:: GOAL OF THE EXERCISE ::
Lines from the one containing "OUR SERVICES" through the end of the material below should be given again exactly, with no others.
◆ ◆ ◆
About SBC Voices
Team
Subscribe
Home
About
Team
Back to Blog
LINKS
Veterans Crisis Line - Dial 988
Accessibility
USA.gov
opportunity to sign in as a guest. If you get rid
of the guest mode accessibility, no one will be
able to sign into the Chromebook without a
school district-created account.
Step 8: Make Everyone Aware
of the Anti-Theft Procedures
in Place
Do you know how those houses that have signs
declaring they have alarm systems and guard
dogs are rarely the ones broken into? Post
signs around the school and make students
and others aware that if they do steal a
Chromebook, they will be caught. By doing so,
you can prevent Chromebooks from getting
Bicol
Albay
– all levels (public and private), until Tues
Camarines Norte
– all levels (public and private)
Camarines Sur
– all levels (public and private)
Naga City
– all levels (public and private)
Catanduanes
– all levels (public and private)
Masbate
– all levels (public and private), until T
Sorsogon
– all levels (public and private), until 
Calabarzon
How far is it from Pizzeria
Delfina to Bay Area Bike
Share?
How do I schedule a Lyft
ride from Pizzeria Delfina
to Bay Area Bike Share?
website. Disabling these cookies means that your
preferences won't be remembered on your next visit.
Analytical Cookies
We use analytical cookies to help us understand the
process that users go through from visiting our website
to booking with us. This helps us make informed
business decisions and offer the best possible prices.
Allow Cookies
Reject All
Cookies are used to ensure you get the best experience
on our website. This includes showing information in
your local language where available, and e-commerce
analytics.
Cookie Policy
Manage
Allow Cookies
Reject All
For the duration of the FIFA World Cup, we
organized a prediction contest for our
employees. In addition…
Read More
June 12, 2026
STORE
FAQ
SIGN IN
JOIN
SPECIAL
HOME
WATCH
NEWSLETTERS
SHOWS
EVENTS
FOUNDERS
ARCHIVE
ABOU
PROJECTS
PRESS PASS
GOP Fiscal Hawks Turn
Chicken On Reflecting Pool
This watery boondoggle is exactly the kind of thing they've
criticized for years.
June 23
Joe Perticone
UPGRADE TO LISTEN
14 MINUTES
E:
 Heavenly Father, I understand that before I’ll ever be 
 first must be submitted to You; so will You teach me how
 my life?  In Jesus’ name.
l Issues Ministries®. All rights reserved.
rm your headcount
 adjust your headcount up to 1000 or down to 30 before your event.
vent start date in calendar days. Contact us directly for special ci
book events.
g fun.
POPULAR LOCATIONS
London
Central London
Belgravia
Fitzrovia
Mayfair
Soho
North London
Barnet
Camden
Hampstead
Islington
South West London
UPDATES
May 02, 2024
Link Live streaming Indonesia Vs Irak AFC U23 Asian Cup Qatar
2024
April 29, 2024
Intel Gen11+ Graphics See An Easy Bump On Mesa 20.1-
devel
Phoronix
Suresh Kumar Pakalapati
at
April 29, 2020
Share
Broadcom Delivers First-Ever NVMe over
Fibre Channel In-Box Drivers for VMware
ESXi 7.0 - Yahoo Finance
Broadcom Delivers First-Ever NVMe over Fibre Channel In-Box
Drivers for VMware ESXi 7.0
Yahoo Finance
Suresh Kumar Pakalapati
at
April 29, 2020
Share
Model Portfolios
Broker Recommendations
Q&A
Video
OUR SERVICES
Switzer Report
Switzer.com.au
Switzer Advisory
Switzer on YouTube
◆ ◆ ◆
:: ANSWER BELOW ::
OUR SERVICES
Switzer Report
Switzer.com.au
Switzer Advisory
Switzer on YouTube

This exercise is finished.